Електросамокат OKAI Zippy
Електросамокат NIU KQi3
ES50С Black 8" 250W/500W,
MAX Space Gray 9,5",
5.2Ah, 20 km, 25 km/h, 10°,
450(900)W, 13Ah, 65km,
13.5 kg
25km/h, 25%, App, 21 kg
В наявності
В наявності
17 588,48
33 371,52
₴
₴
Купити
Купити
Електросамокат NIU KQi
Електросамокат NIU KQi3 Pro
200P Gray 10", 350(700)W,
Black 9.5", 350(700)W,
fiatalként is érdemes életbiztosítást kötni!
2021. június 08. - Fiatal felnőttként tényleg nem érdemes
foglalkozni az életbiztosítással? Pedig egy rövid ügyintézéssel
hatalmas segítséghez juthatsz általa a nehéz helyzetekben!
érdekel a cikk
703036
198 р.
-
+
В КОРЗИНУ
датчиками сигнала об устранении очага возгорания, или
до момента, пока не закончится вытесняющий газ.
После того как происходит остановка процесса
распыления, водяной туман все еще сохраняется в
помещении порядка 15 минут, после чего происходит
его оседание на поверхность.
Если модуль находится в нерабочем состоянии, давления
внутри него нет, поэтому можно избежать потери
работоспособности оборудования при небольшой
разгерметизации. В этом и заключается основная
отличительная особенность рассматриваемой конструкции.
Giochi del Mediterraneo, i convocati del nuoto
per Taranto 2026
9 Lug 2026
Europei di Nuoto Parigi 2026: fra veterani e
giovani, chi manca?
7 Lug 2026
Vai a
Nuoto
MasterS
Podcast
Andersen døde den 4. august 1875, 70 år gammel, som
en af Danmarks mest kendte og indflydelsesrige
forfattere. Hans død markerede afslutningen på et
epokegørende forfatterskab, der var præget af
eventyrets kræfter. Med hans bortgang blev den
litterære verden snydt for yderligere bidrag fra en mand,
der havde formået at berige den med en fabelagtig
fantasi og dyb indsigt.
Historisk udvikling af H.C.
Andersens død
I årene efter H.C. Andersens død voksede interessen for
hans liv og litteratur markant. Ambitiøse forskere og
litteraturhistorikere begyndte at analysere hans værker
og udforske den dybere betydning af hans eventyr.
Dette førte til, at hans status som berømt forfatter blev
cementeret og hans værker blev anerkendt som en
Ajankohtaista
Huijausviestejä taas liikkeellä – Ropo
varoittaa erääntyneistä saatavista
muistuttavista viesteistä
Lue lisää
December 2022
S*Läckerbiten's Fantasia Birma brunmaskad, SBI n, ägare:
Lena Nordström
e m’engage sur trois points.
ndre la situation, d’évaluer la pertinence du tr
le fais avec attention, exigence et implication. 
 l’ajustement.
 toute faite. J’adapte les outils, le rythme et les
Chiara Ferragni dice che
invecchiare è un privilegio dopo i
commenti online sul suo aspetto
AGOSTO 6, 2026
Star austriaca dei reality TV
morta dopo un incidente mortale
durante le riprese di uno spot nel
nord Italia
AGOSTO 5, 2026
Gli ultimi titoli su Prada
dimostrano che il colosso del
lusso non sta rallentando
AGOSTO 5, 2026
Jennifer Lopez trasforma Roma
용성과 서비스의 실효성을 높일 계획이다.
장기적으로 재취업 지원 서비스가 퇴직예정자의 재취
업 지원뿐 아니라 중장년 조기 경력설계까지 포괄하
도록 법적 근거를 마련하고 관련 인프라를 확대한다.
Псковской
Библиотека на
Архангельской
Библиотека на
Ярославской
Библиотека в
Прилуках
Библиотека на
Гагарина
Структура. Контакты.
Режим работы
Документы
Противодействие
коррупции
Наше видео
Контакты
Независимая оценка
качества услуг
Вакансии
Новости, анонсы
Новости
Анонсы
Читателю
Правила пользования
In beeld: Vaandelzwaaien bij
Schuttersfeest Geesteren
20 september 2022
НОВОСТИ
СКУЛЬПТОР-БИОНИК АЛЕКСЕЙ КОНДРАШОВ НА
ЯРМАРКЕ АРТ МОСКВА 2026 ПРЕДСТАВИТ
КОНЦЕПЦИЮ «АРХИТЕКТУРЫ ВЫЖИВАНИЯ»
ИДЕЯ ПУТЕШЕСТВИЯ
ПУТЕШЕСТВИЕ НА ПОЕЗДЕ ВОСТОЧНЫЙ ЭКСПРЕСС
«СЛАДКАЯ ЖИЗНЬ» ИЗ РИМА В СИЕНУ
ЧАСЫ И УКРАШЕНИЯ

Action item
Copy out only the lines above from the one with "eventyrets kræfter. Med" to the one with "og udforske den", inclusive, exactly as they stand.

Solution
eventyrets kræfter. Med hans bortgang blev den
litterære verden snydt for yderligere bidrag fra en mand,
der havde formået at berige den med en fabelagtig
fantasi og dyb indsigt.
Historisk udvikling af H.C.
Andersens død
I årene efter H.C. Andersens død voksede interessen for
hans liv og litteratur markant. Ambitiøse forskere og
litteraturhistorikere begyndte at analysere hans værker
og udforske den dybere betydning af hans eventyr.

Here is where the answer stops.